Les marchés obligataires estiment que c’est déjà le cas, du moins aux Etats-Unis, où les courbes des points morts intègrent déjà la persistance d’une inflation supérieure à l’objectif de 2% de la Fed pour les 30 prochaines années (voir la Figure 1 ci-dessous).
Figure 1: Courbe des points morts des TIPS aux Etats-Unis
Source: Macrobond, 24 mars 2021
Nous considérons qu’il est difficile d’envisager qu’un pic d’inflation soit autre chose que transitoire car, au final, les défis structurels qui existaient avant le Covid demeurent. Et en particulier : la dette (désormais encore plus lourde), le vieillissement de la population et la technologie. Tous ces facteurs ont induit des tendances désinflationnistes, même au plus fort de la mondialisation.
Nous ne sommes toutefois pas dupes. La volonté des gouvernements d’utiliser la politique budgétaire pour soutenir la croissance économique s’est accrue – encore plus maintenant sous l’administration Biden – ce qui peut potentiellement stimuler l’aspect croissance de l’équation. Peut-être serait-il plus judicieux de se poser la question suivante : une période de croissance plus inflationniste s’annonce-t-elle ? Dans un tel environnement, la croissance devient moins rare et les rendements obligataires sont plus élevés – en bref, les investisseurs ont davantage de choix.
La transition vers un environnement de croissance plus inflationniste n’est pas clairement établie, mais elle semble certainement plus vraisemblable qu’avant la pandémie.

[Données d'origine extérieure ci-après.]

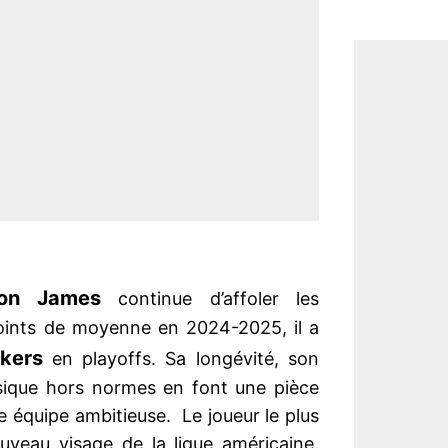
ron James
continue d’affoler les
points de moyenne en 2024-2025, il a
kers
en playoffs. Sa longévité, son
ysique hors normes en font une pièce
e équipe ambitieuse. Le joueur le plus
veau visage de la ligue américaine,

Aussi, depuis l’annonce du vaccin en novembre, nous avons renforcé de manière sélective dans les portefeuilles d’actions mondiales de base les positions sur des actions nous conférant une plus grande exposition à une reprise cyclique de l’économie. Parmi les entreprises que nous avons achetées figurent Yaskawa, un fabricant japonais de robots industriels, et General Motors, le constructeur automobile américain en pleine transition vers l’électrique. Ces deux acteurs semblent par ailleurs bien positionnés dans un monde post-Covid, se situant du bon côté par rapport à certains des impacts plus durables du virus sur notre économie, que nous avons évoqués précédemment ici sur notre blog.
Quoi qu’il en soit, selon notre scénario de base, l’inflation et la croissance seront difficiles à atteindre à long terme et le bras de fer actuel entre valeurs de croissance et décotées nous offre peu à peu l’opportunité de sélectionner des titres que nous avions en ligne de mire depuis un certain temps, mais pour lesquels nous étions freinés par les valorisations, comme Paypal, qui sera selon nous gagnante à long terme dans le segment des paiements.
Une nouvelle pièce ? Réécriture du script de l'inflation
Nous sommes à l’aube de l’un des plus grands changements de notre histoire économique – la révolution de l’électrification – alors que les pays ont la neutralité carbone dans leur viseur. Le coût net des énergies renouvelables, une fois les installations réalisées, est proche de zéro : il s’agit d’une ressource merveilleusement gratuite, illimitée et propre, contrairement aux combustibles fossiles. Et grâce à toutes ces qualités, leur impact net en termes d’inflation pourrait bien être nul. L’importance potentielle de cette réalité ne doit pas être sous-estimée – les crises passées des prix du pétrole pourraient être reléguées aux oubliettes et l’équation de l’inflation altérée de façon permanente.
Les transports, l’alimentation, les soins médicaux et le logement représentent plus de 70% de l’inflation aux Etats-Unis¹, et chacune de ces catégories connaît aujourd’hui des changements structurels, qu’il s’agisse de l’électrification, de l’automatisation ou du phénomène de migration vers les banlieues. Ce qui est sûr, c’est que les moteurs de l’inflation à venir pourraient bien s’avérer différents de ceux de l’inflation passée.